Let $$f : R \to R$$ be a function which satisfies $$f(x + y) = f(x) + f(y)$$, $$\forall x, y \in R$$. If $$f(1) = 2$$ and $$g(n) = \sum_{k=1}^{(n-1)} f(k)$$, $$n \in N$$ then the value of $$n$$, for which $$g(n) = 20$$, is:

We have a real-valued function that obeys the functional equation $$f(x+y)=f(x)+f(y) \quad \forall\,x,y\in\mathbb R.$$

First we find the values of $$f$$ at positive integers. Put $$y=1$$ and $$x=k-1$$ (where $$k\in\mathbb N$$) in the given relation:

$$f(k)=f\big((k-1)+1\big)=f(k-1)+f(1).$$

Because $$f(1)=2,$$ this becomes

$$f(k)=f(k-1)+2.$$

Apply the same step repeatedly (mathematical induction):

For $$k=2$$: $$f(2)=f(1)+2=2+2=4.$$

For $$k=3$$: $$f(3)=f(2)+2=4+2=6.$$

We notice the pattern $$f(k)=2k.$$ We justify it formally by induction: assume $$f(m)=2m$$ for some integer $$m\ge 1,$$ then

$$f(m+1)=f(m)+2=2m+2=2(m+1),$$

which completes the proof.

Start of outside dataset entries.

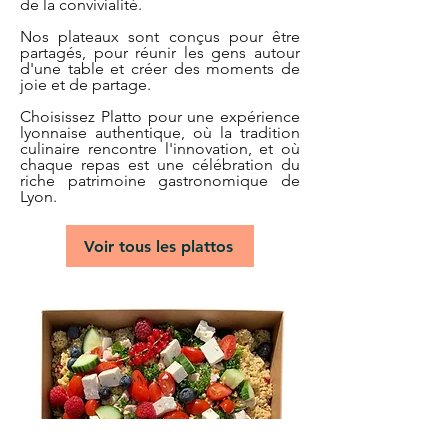
de la convivialité.
Nos plateaux sont conçus pour être
partagés, pour réunir les gens autour
d'une table et créer des moments de
joie et de partage.
Choisissez Platto pour une expérience
lyonnaise authentique, où la tradition
culinaire rencontre l'innovation, et où
chaque repas est une célébration du
riche patrimoine gastronomique de
Lyon.
Voir tous les plattos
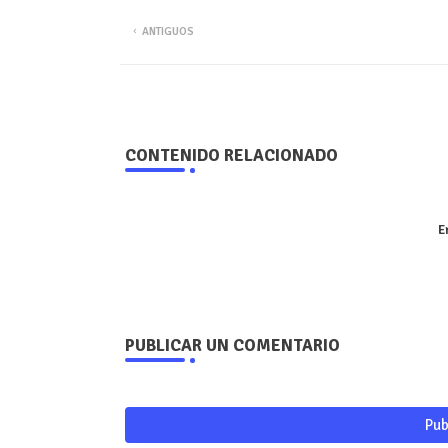
ANTIGUOS
CONTENIDO RELACIONADO
E
PUBLICAR UN COMENTARIO
Pub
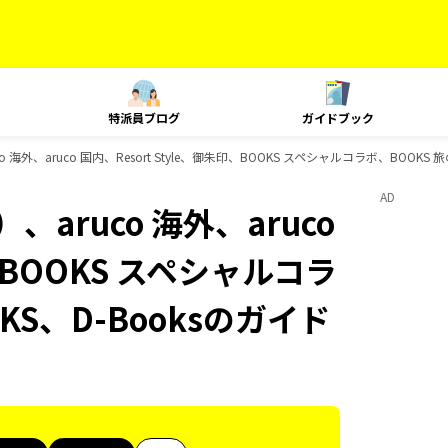
特派員ブログ
ガイドブック
海外、aruco 国内、Resort Style、御朱印、BOOKS スペシャルコラボ、BOOKS
AD
aruco 海外、aruco
印、BOOKS スペシャルコラ
KS、D-Booksのガイド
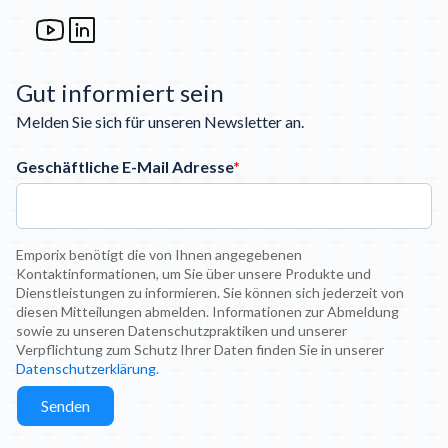
Gut informiert sein
Melden Sie sich für unseren Newsletter an.
Geschäftliche E-Mail Adresse
*
Emporix benötigt die von Ihnen angegebenen
Kontaktinformationen, um Sie über unsere Produkte und
Dienstleistungen zu informieren. Sie können sich jederzeit von
diesen Mitteilungen abmelden. Informationen zur Abmeldung
sowie zu unseren Datenschutzpraktiken und unserer
Verpflichtung zum Schutz Ihrer Daten finden Sie in unserer
Datenschutzerklärung
.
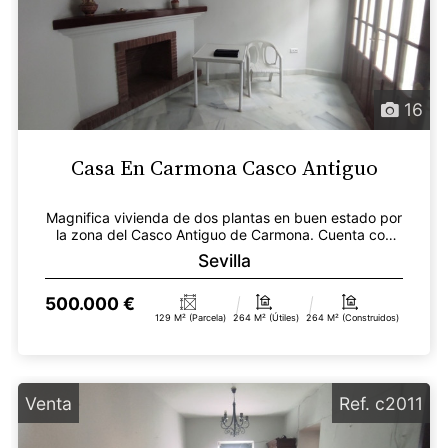
16
Casa En Carmona Casco Antiguo
Magnifica vivienda de dos plantas en buen estado por
la zona del Casco Antiguo de Carmona. Cuenta con
129...
Sevilla
500.000 €
129 M² (parcela)
264 M² (útiles)
264 M² (construidos)
Venta
Ref. c2011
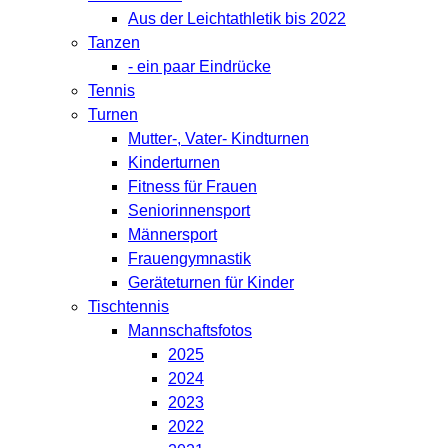
Aus der Leichtathletik bis 2022
Tanzen
- ein paar Eindrücke
Tennis
Turnen
Mutter-, Vater- Kindturnen
Kinderturnen
Fitness für Frauen
Seniorinnensport
Männersport
Frauengymnastik
Geräteturnen für Kinder
Tischtennis
Mannschaftsfotos
2025
2024
2023
2022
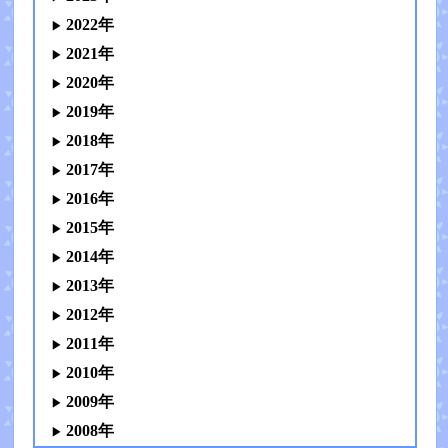
2022年
2021年
2020年
2019年
2018年
2017年
2016年
2015年
2014年
2013年
2012年
2011年
2010年
2009年
2008年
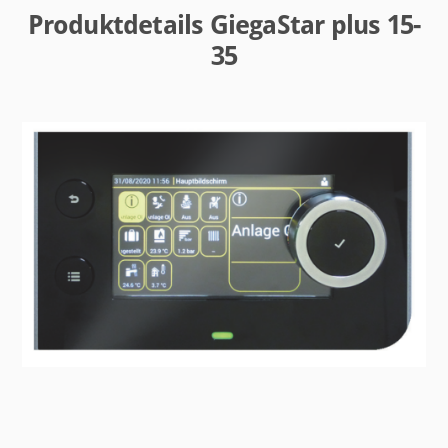
Produktdetails GiegaStar plus 15-
35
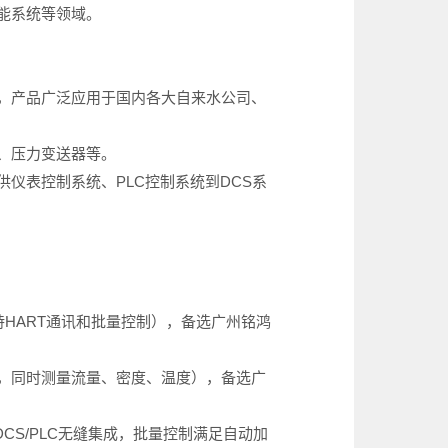
能系统等领域。
，产品广泛应用于国内各大自来水公司、
、压力变送器等。
仪表控制系统、PLC控制系统到DCS系
持HART通讯和批量控制），备选广州铭鸿
好，同时测量流量、密度、温度），备选广
CS/PLC无缝集成，批量控制满足自动加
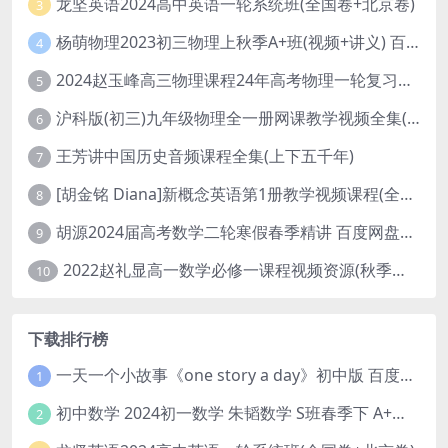
龙坚英语2024高中英语一轮系统班(全国卷+北京卷)
3
杨萌物理2023初三物理上秋季A+班(视频+讲义) 百度网盘分享
4
2024赵玉峰高三物理课程24年高考物理一轮复习网课教程
5
沪科版(初三)九年级物理全一册网课教学视频全集(录播版 杜春雨 66讲)
6
王芳讲中国历史音频课程全集(上下五千年)
7
[胡金铭 Diana]新概念英语第1册教学视频课程(全集 百度网盘下载)
8
胡源2024届高考数学二轮寒假春季精讲 百度网盘分享
9
2022赵礼显高一数学必修一课程视频资源(秋季班 含讲义)百度网盘云
10
下载排行榜
一天一个小故事《one story a day》初中版 百度网盘分享下载
1
初中数学 2024初一数学 朱韬数学 S班春季下 A+班春季下 百度云网盘
2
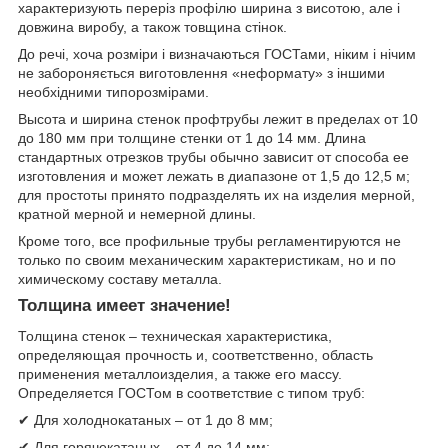
характеризують переріз профілю ширина з висотою, але і
довжина виробу, а також товщина стінок.
До речі, хоча розміри і визначаються ГОСТами, ніким і нічим
не забороняється виготовлення «неформату» з іншими
необхідними типорозмірами.
Высота и ширина стенок профтрубы лежит в пределах от 10
до 180 мм при толщине стенки от 1 до 14 мм. Длина
стандартных отрезков трубы обычно зависит от способа ее
изготовления и может лежать в диапазоне от 1,5 до 12,5 м;
для простоты принято подразделять их на изделия мерной,
кратной мерной и немерной длины.
Кроме того, все профильные трубы регламентируются не
только по своим механическим характеристикам, но и по
химическому составу металла.
Толщина имеет значение!
Толщина стенок – техническая характеристика,
определяющая прочность и, соответственно, область
применения металлоизделия, а также его массу.
Определяется ГОСТом в соответствие с типом труб:
✔ Для холоднокатаных – от 1 до 8 мм;
✔ Для горячекатаных – от 4 до 14 мм;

Hence for every natural number $$k$$

$$f(k)=2k.$$

Now we examine the auxiliary function $$g(n)$$ defined by the sum

$$g(n)=\sum_{k=1}^{\,n-1} f(k), \quad n\in\mathbb N.$$

Substituting $$f(k)=2k$$ gives

$$g(n)=\sum_{k=1}^{\,n-1} 2k = 2\sum_{k=1}^{\,n-1} k.$$

We state the standard formula for the sum of the first $$m$$ natural numbers: $$\sum_{k=1}^{m} k = \dfrac{m(m+1)}{2}.$$ Here $$m=n-1,$$ so

$$\sum_{k=1}^{\,n-1} k = \dfrac{(n-1)n}{2}.$$

Substituting this into the expression for $$g(n):$$

$$g(n)=2\left(\dfrac{(n-1)n}{2}\right)=n(n-1).$$

The problem states that $$g(n)=20.$$ Therefore we must solve

$$n(n-1)=20.$$

Expanding gives the quadratic equation

$$n^{2}-n-20=0.$$

Factorising, we write

$$(n-5)(n+4)=0.$$

This yields two roots: $$n=5$$ and $$n=-4.$$ Because $$n$$ is a natural number, we discard the negative value and keep

$$n=5.$$

Hence, the correct answer is Option A.